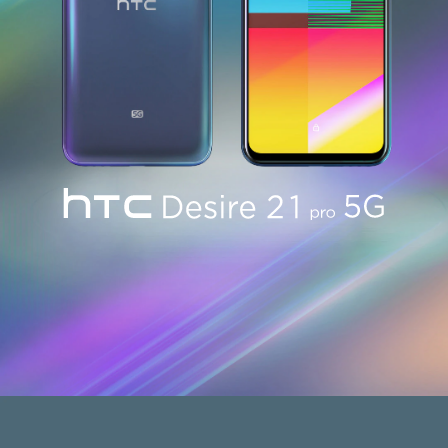
登入
HTC
Desi
21
pro
5G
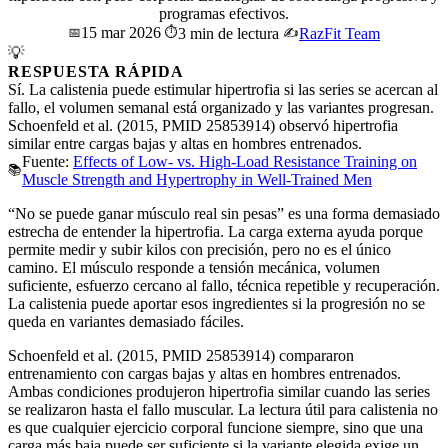
programas efectivos.
15 mar 2026
📅
⏱️
3 min de lectura
✍️
RazFit Team
💡
RESPUESTA RÁPIDA
Sí. La calistenia puede estimular hipertrofia si las series se acercan al
fallo, el volumen semanal está organizado y las variantes progresan.
Schoenfeld et al. (2015, PMID 25853914) observó hipertrofia
similar entre cargas bajas y altas en hombres entrenados.
Fuente:
Effects of Low- vs. High-Load Resistance Training on
📚
Muscle Strength and Hypertrophy in Well-Trained Men
“No se puede ganar músculo real sin pesas” es una forma demasiado
estrecha de entender la hipertrofia. La carga externa ayuda porque
permite medir y subir kilos con precisión, pero no es el único
camino. El músculo responde a tensión mecánica, volumen
suficiente, esfuerzo cercano al fallo, técnica repetible y recuperación.
La calistenia puede aportar esos ingredientes si la progresión no se
queda en variantes demasiado fáciles.
Schoenfeld et al. (2015, PMID 25853914) compararon
entrenamiento con cargas bajas y altas en hombres entrenados.
Ambas condiciones produjeron hipertrofia similar cuando las series
se realizaron hasta el fallo muscular. La lectura útil para calistenia no
es que cualquier ejercicio corporal funcione siempre, sino que una
carga más baja puede ser suficiente si la variante elegida exige un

• _What the task asks_:
Excluding every picture, set down the listing exactly.

• _Exercise solution_:
登入
HTC
Desi
21
pro
5G
programas efectivos.
15 mar 2026
📅
⏱️
3 min de lectura
✍️
RazFit Team
💡
RESPUESTA RÁPIDA
Sí. La calistenia puede estimular hipertrofia si las series se acercan al
fallo, el volumen semanal está organizado y las variantes progresan.
Schoenfeld et al. (2015, PMID 25853914) observó hipertrofia
similar entre cargas bajas y altas en hombres entrenados.
Fuente:
Effects of Low- vs. High-Load Resistance Training on
📚
Muscle Strength and Hypertrophy in Well-Trained Men
“No se puede ganar músculo real sin pesas” es una forma demasiado
estrecha de entender la hipertrofia. La carga externa ayuda porque
permite medir y subir kilos con precisión, pero no es el único
camino. El músculo responde a tensión mecánica, volumen
suficiente, esfuerzo cercano al fallo, técnica repetible y recuperación.
La calistenia puede aportar esos ingredientes si la progresión no se
queda en variantes demasiado fáciles.
Schoenfeld et al. (2015, PMID 25853914) compararon
entrenamiento con cargas bajas y altas en hombres entrenados.
Ambas condiciones produjeron hipertrofia similar cuando las series
se realizaron hasta el fallo muscular. La lectura útil para calistenia no
es que cualquier ejercicio corporal funcione siempre, sino que una
carga más baja puede ser suficiente si la variante elegida exige un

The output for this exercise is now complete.